Le marieur, en laissant échapper inopinément la vérité, pourrait faire figure d'étourdi. Mais il apparaît en fait plutôt comme un personnage d'une intelligence supérieure. Son lapsus n'est pas un accident, mais un procédé de révélation. La quasi automaticité avec laquelle le marieur tient ses propos leur confère en effet un caractère comique, et sous ce voile c'est l'institution du mariage qu'il met en cause : les parents prêts à toutes les bassesses pour procurer un mari à leurs filles, le jeune homme qui se couvre de ridicule en comptabilisant les qua1ités et les défauts de la jeune fille.
Un autre procédé de révélation utilisé par le marieur est le raisonnement sophistiqué, dont la façade apparemment logique présente in plaidoyer en faveur de la jeune fille ; cependant, ce vernis comique, qui repose en fait sur une faute de raisonnement, voile tout en laissant transparaître d'acerbes critiques à l'égard de la fiancée.
"Un jeune homme doit se fiancer avec une jeune fille de Grüsse.

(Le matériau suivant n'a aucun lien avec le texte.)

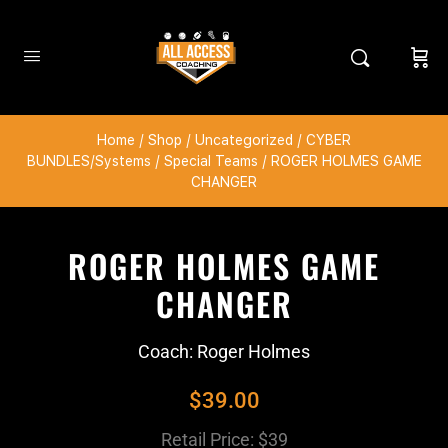
Home
/
Shop
/
Uncategorized
/
CYBER
BUNDLES/Systems
/
Special Teams
/ ROGER HOLMES GAME
CHANGER
ROGER HOLMES GAME
CHANGER
Coach: Roger Holmes
$
39.00
Retail Price: $39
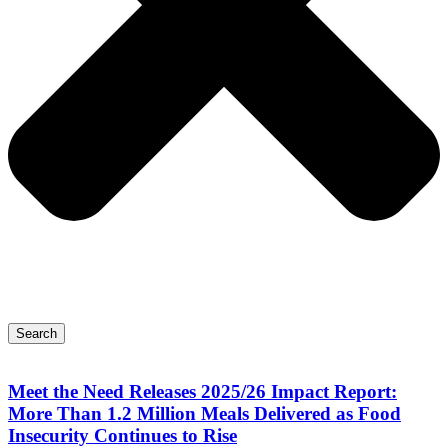
Search
Meet the Need Releases 2025/26 Impact Report:
More Than 1.2 Million Meals Delivered as Food
Insecurity Continues to Rise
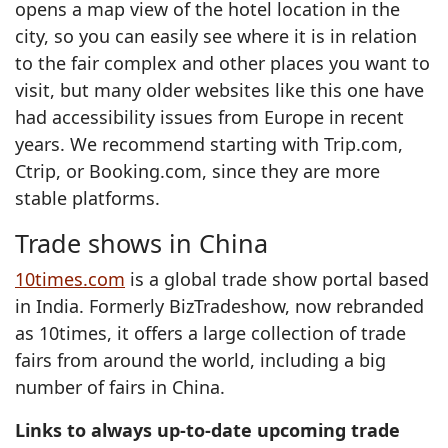
opens a map view of the hotel location in the
city, so you can easily see where it is in relation
to the fair complex and other places you want to
visit, but many older websites like this one have
had accessibility issues from Europe in recent
years. We recommend starting with Trip.com,
Ctrip, or Booking.com, since they are more
stable platforms.
Trade shows in China
10times.com
is a global trade show portal based
in India. Formerly BizTradeshow, now rebranded
as 10times, it offers a large collection of trade
fairs from around the world, including a big
number of fairs in China.
Links to always up-to-date upcoming trade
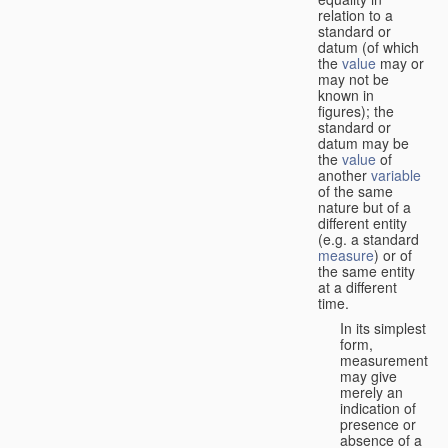
relation to a
standard or
datum (of which
the
value
may or
may not be
known in
figures); the
standard or
datum may be
the
value
of
another
variable
of the same
nature but of a
different entity
(e.g. a standard
measure
) or of
the same entity
at a different
time.
In its simplest
form,
measurement
may give
merely an
indication of
presence or
absence of a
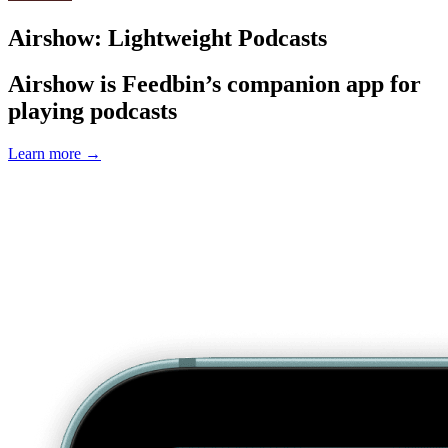
Airshow: Lightweight Podcasts
Airshow is Feedbin’s companion app for
playing podcasts
Learn more
→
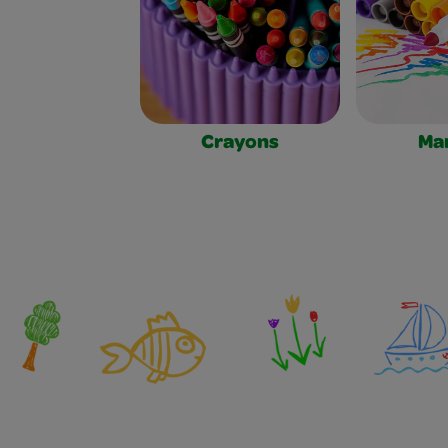
Crayons
Ma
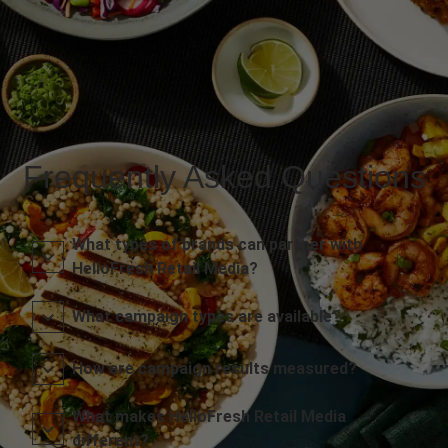
Frequently Asked Questions
What types of brands can partner with
HelloFresh Retail Media?
What campaign types are available?
How are campaign results measured?
What makes HelloFresh Retail Media
different?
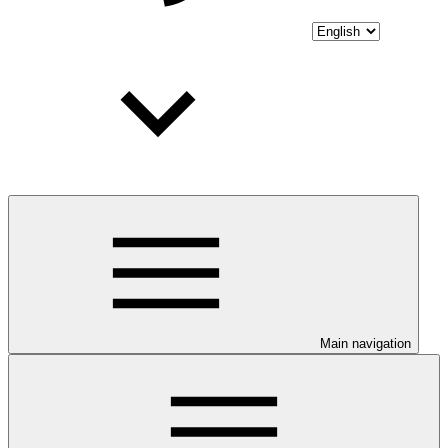
Main navigation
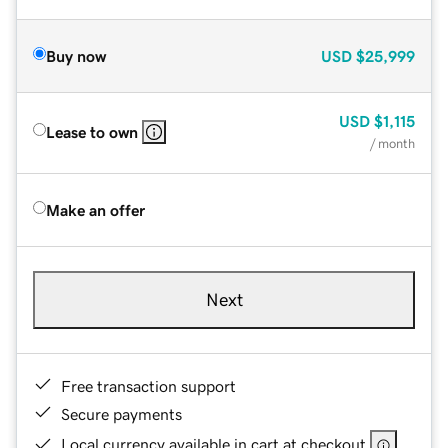
Buy now
USD
$25,999
USD
$1,115
Lease to own
/ month
Make an offer
Next
Free transaction support
Secure payments
Local currency available in cart at checkout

L'affaire a été arrangée de belle main par le Chadchen. Cependant, les parents du Hosen (fiancé) ont appris indirectement que la Kalle (fiancée) a une fort mauvaise réputation. Aussi, quand le Chadchen arrive dans la famille du fiancé, le père de ce dernier lui dit : "Vous vous êtes moqué de nous, j'ai appris que la jeune fille n'est pas du tout convenable, et que tous les jeunes gens de Grüsse ont déjà eu des relations avec elle". A quoi le Chadchen répond : "Et alors? Grüsse n'est pas si grand."